Michelle Spight, who lost an aunt and a cousin in the shooting, read a statement from Pamela Young Pritchett, the daughter of victim Pearl Young. She mentioned that Young had been shot several times so that the family could not have an open casket at her funeral. Pritchett said she had to decide whether that last image of her mother’s disfigured face would “take up residency in my mind.”
“Fix your thoughts on what is true and honorable and right and pure and lovely and admirable. Think about things that are excellent and worthy of praise,” she read from Philippians. “This will take up residency in my mind.”
Then Spight read a statement from Fred Morrison, whose brother Margus Morrison was killed. Morrison shared that his mother, since her son’s death, had a stroke and can’t speak.
Spight turned to face Gendron and read from Morrison’s statement: “There is One, Payton, that sees all, and you will not escape the fury of the Almighty. One Scripture is true in the Bible: ‘Vengeance is mine,’ says the Lord. And he will repay.’” People clapped in the courtroom.
“I pray he is merciful, because I, too, need mercy,” she read on. “I pray he is merciful to let you live so you can be reminded of the innocent blood … behind your calculated, sinister, and demonic act, that caused my beloved brother to be snatched from our family. If you do not know God, Payton, I invite you to find him. Because you are going to need him. With deep sorrow, Fred Morrison, brother of Margus Morrison.”
Others also quoted the “vengeance is mine” Bible verse. Wayne Jones, the son of victim Celestine Chaney, said he had come across the footage of the shooting: “I watched you shoot her once, reload, and shoot her again.”
“You have to live with this one, bro, just as I have to live with this every day,” said Jones, who was wearing a cross necklace. “One day I hope you find it in your heart to apologize to those ten families … You don’t even know Black people that much to hate them. You learned this on the internet.”
Some spoke about forgiveness but in measured terms.
“I hope you do pray for forgiveness,” said Tamika Harper, the niece of victim Geraldine Talley. “You know, not forgiving, I’d be blocking my own blessing. Do I hate you? No. Do I want you to die? No, I want you stay alive, and think about this every day of your life. Think about my family and the other nine families that you have destroyed forever. I’m going to pray for you, and I want everyone to pray for all the families, that we can get through this. Right now, I feel like my life will never be the same.”
Another Talley family member said he forgave the gunman “not for your sake, but for mine.”
Zeneta Everhart’s son Zaire Goodman was shot in the neck but survived. He continues to face ongoing medical issues as well as trauma. Everhart said she won’t forgive because that “puts this tragedy in the laps of the victims and neither I nor my son will accept the responsibility for this terroristic act.” She said the shooter is the one who will “need to ask for forgiveness.”
And some just offered anger.
“I’m not going to be nice,” said Barbara Massey Mapps, the sister of victim Katherine Massey. “You killed my sister … I want to personally choke you.”
“I’m sad and I hate you,” said Deja Brown, the daughter of Andre Mackneil, who was buying a birthday cake for his 3-year-old son when he was killed. “I will never forgive you. It wasn’t my dad’s time to go. Who are you to think you control that?”

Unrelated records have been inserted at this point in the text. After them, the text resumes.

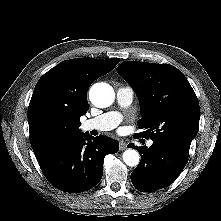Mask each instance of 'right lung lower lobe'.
Here are the masks:
<instances>
[{"label": "right lung lower lobe", "instance_id": "1", "mask_svg": "<svg viewBox=\"0 0 221 221\" xmlns=\"http://www.w3.org/2000/svg\"><path fill=\"white\" fill-rule=\"evenodd\" d=\"M119 149L118 141L87 133L64 143L37 159L47 180L57 189L79 193L93 188L101 180L103 160Z\"/></svg>", "mask_w": 221, "mask_h": 221}]
</instances>
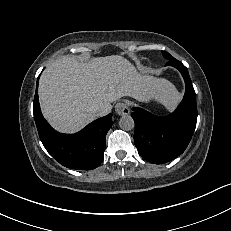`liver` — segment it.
Returning <instances> with one entry per match:
<instances>
[{
	"instance_id": "1",
	"label": "liver",
	"mask_w": 231,
	"mask_h": 231,
	"mask_svg": "<svg viewBox=\"0 0 231 231\" xmlns=\"http://www.w3.org/2000/svg\"><path fill=\"white\" fill-rule=\"evenodd\" d=\"M41 110L47 121L63 133H75L97 118L96 109L123 96L172 105L175 87L165 79L139 74L119 55L92 58L82 63L65 55L51 63L39 81Z\"/></svg>"
}]
</instances>
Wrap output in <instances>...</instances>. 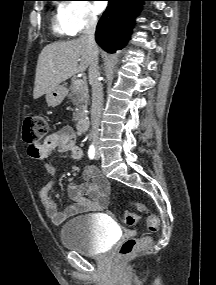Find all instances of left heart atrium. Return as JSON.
<instances>
[{
	"instance_id": "obj_1",
	"label": "left heart atrium",
	"mask_w": 216,
	"mask_h": 285,
	"mask_svg": "<svg viewBox=\"0 0 216 285\" xmlns=\"http://www.w3.org/2000/svg\"><path fill=\"white\" fill-rule=\"evenodd\" d=\"M107 3L105 1H97L95 3V9L97 12H102L106 8Z\"/></svg>"
}]
</instances>
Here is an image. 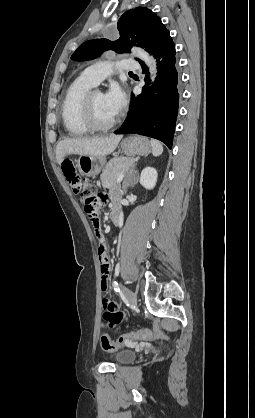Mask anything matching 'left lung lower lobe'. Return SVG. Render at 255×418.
<instances>
[{"mask_svg": "<svg viewBox=\"0 0 255 418\" xmlns=\"http://www.w3.org/2000/svg\"><path fill=\"white\" fill-rule=\"evenodd\" d=\"M175 45L170 38L154 55L158 75L151 87H143L138 96L131 95L130 111L122 127L115 134H140L156 138L172 147L179 103V73ZM148 81V68L140 63Z\"/></svg>", "mask_w": 255, "mask_h": 418, "instance_id": "0a47b994", "label": "left lung lower lobe"}]
</instances>
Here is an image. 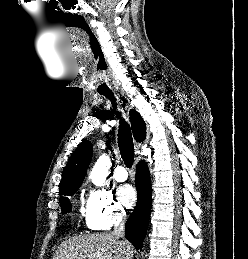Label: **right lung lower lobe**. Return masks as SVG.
Wrapping results in <instances>:
<instances>
[{
    "label": "right lung lower lobe",
    "instance_id": "right-lung-lower-lobe-1",
    "mask_svg": "<svg viewBox=\"0 0 248 259\" xmlns=\"http://www.w3.org/2000/svg\"><path fill=\"white\" fill-rule=\"evenodd\" d=\"M135 184L138 192V200L127 220L125 236L136 249H141L147 232L152 206L150 174L144 161H140L137 165Z\"/></svg>",
    "mask_w": 248,
    "mask_h": 259
}]
</instances>
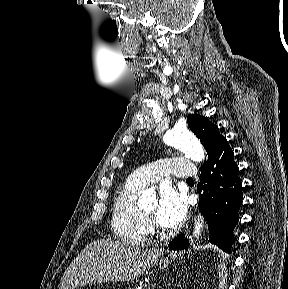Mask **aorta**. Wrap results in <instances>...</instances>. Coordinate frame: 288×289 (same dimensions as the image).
<instances>
[{
	"label": "aorta",
	"mask_w": 288,
	"mask_h": 289,
	"mask_svg": "<svg viewBox=\"0 0 288 289\" xmlns=\"http://www.w3.org/2000/svg\"><path fill=\"white\" fill-rule=\"evenodd\" d=\"M165 143L179 149L187 157H190L195 162H201L204 159V150L200 142L187 130L185 126H176L168 131L165 135ZM152 202V197L149 192H143L139 198L138 205L141 207L148 206ZM203 220L198 216L195 220L193 236L198 238L201 235Z\"/></svg>",
	"instance_id": "1"
}]
</instances>
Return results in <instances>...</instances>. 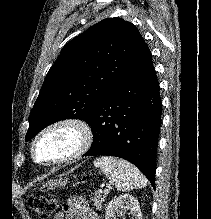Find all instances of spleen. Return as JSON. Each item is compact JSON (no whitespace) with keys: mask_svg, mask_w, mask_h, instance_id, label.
Masks as SVG:
<instances>
[{"mask_svg":"<svg viewBox=\"0 0 211 219\" xmlns=\"http://www.w3.org/2000/svg\"><path fill=\"white\" fill-rule=\"evenodd\" d=\"M94 166L100 168L119 191H130L147 185L143 174L125 160L102 157L94 161Z\"/></svg>","mask_w":211,"mask_h":219,"instance_id":"1","label":"spleen"}]
</instances>
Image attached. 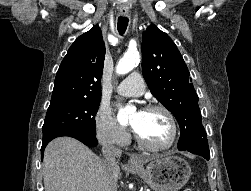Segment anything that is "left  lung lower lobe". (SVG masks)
Returning a JSON list of instances; mask_svg holds the SVG:
<instances>
[{
	"label": "left lung lower lobe",
	"mask_w": 251,
	"mask_h": 191,
	"mask_svg": "<svg viewBox=\"0 0 251 191\" xmlns=\"http://www.w3.org/2000/svg\"><path fill=\"white\" fill-rule=\"evenodd\" d=\"M179 150L188 151V152L200 155V156L204 157L207 160H209V158H210V154H204L198 148H184V149H179Z\"/></svg>",
	"instance_id": "1"
}]
</instances>
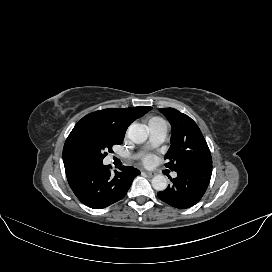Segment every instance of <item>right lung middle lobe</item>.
I'll return each instance as SVG.
<instances>
[{"label": "right lung middle lobe", "mask_w": 272, "mask_h": 272, "mask_svg": "<svg viewBox=\"0 0 272 272\" xmlns=\"http://www.w3.org/2000/svg\"><path fill=\"white\" fill-rule=\"evenodd\" d=\"M123 139L106 127L81 119L66 139L63 157L77 164H102L107 151L112 152V146Z\"/></svg>", "instance_id": "dd1d6c3e"}]
</instances>
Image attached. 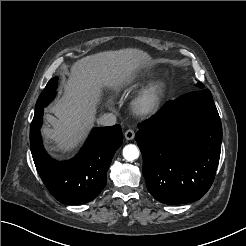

Gendron, who cried at one point in the hearing, did stand and give a statement apologizing: “I cannot express how much I regret all the decisions I made leading up to my actions on May 14. I did a terrible thing that day. I shot and killed people because they were Black. Looking back now I can’t believe I actually did it. I believed what I read online and acted out of hate … I do not want anyone to be inspired by me and what I did.”
Someone in the courtroom began screaming, wailing, and crying during his statement, yelling that he didn’t mean what he was saying.
Judge Susan Eagan sentenced Gendron to life in prison without the possibility of parole. New York does not have the death penalty.
“There are no mitigating factors to be considered,” said Eagan.
He faces additional federal charges including the possibility of the death penalty.